Extracted page text data
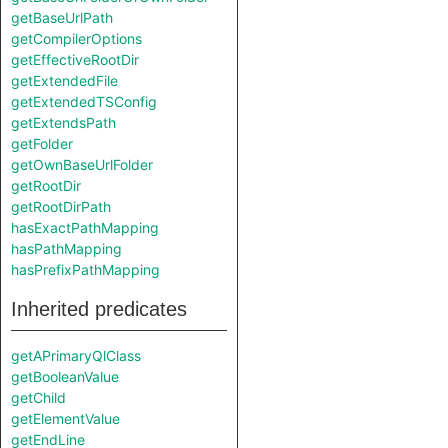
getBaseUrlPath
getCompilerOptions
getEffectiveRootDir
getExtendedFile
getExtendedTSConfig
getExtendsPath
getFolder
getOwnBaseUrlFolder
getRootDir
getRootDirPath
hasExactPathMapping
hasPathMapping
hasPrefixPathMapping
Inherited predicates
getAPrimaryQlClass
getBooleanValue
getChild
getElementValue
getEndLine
...
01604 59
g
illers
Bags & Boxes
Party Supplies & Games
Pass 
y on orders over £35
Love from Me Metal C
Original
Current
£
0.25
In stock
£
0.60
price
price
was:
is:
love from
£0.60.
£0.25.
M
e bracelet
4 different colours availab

Prompt
From the data above, output only the lines between the line containing "Bags & Boxes" and the line containing "4 different colours availab", inclusive, exactly as written.

Answer
Bags & Boxes
Party Supplies & Games
Pass 
y on orders over £35
Love from Me Metal C
Original
Current
£
0.25
In stock
£
0.60
price
price
was:
is:
love from
£0.60.
£0.25.
M
e bracelet
4 different colours availab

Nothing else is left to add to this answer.